As I stood next to him and his wife, so the photographer could take the pictures with the pastor that is our tradition, Hans said to me, “Do you know how I got this way?” I had no idea what he was talking about, so I said “No. What are you referring to?” He said, “I’m talking about my legs. Do you know how my legs got this way?” When I indicated I did not, he said, “It was the Germans.” 

I later found out that Hans was born and raised in the Midwest, joined the Army at the age of 22 after the outbreak of World War II, but that he didn’t want to hurt anybody. He told me that he was not a pacifist and was committed to doing his part and serving his country. But having grown up in church, he prayed and asked God to make it possible for him not to have to hurt anyone. 

His prayer was answered. He was in a barracks with a couple of hundred guys when a sergeant came in with a clipboard and a list of names and began reading off last names. Everyone whose name he called was directed to get into the back of a deuce and a half. Hans was the only man left in the barracks, but he was smart enough to keep his mouth shut and sit on his bunk. 

Several hours later, another sergeant walked into the barracks and asked him what his name was. “Sluik, sergeant.” “How would you like to be a medic?” the sergeant asked. “Great.” And that’s how God answered Hans’ prayer. 

Fast-forward to the Battle of the Bulge. Hans’ company walked into a German minefield, and a number of his buddies stepped on German mines and were seriously injured. A mine’s goal is not to kill but to maim since injured soldiers require far more resources than dead soldiers. Hans immediately began to walk into the minefield and pick up injured soldiers, carrying them to safety. Then he went back into the minefield and got another guy. He did this again, and again, and again, I don’t know how many times, until he stepped on a mine. 

That was his million-dollar wound. Hans was sent home, where he eventually but fully recovered and married his high school sweetheart, Ruby. Earlier this year, they celebrated their 75th wedding anniversary. 
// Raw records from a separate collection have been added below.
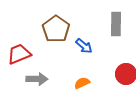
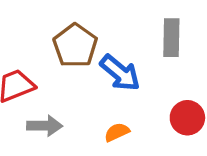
blue arrow: (84, 46) -> (120, 73), size x1.5

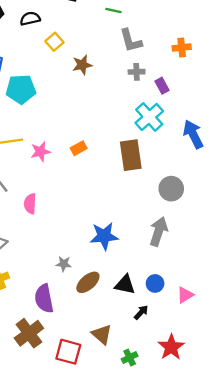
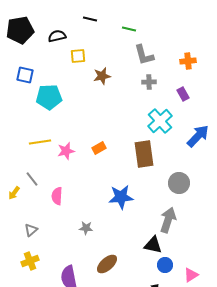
yellow square: (54, 42) -> (78, 56), turned 35
purple rectangle: (162, 86) -> (183, 94), moved
blue arrow: (193, 134) -> (198, 136), turned 70
blue star: (104, 236) -> (121, 197), moved
gray star: (64, 264) -> (86, 228), moved
black triangle: (125, 285) -> (153, 245), moved

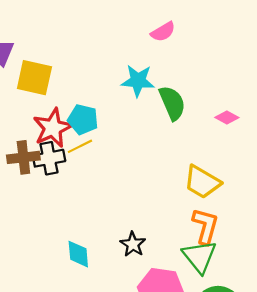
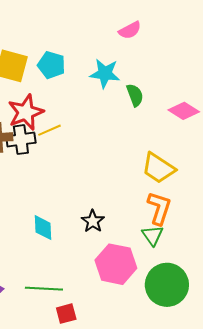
green semicircle: (172, 103) -> (135, 95), size x0.7
pink diamond: (227, 117) -> (184, 111), size x1.4
cyan pentagon: (83, 119) -> (51, 65), moved
green triangle: (199, 257) -> (153, 235), size x0.7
From what I have been able to gather, Hans and Ruby came to Christ after returning from the war, around the time of their marriage in 1945. Since then, they have always been faithful in church attendance, and his car repair business and her school teaching made them very well-known and respected in the community. 

Hans was a member of what is usually called the greatest generation. By any measure, he was a heroic figure, both in uniform and as a faithful Christian. Below are a few pictures I took at his viewing today. Those of you who served may recognize the ribbons that tell their own story to others who served. 

Please pray for me. I have been asked by Hans’ widow, Ruby, to conduct the graveside memorial for Hans next week. I want to honor him. I want to glorify God. I want to exalt the Savior. That Hans was a Christian man, who lived an exemplary life, faithful to his wife, and who served his country with valor, will make that privilege somewhat easier.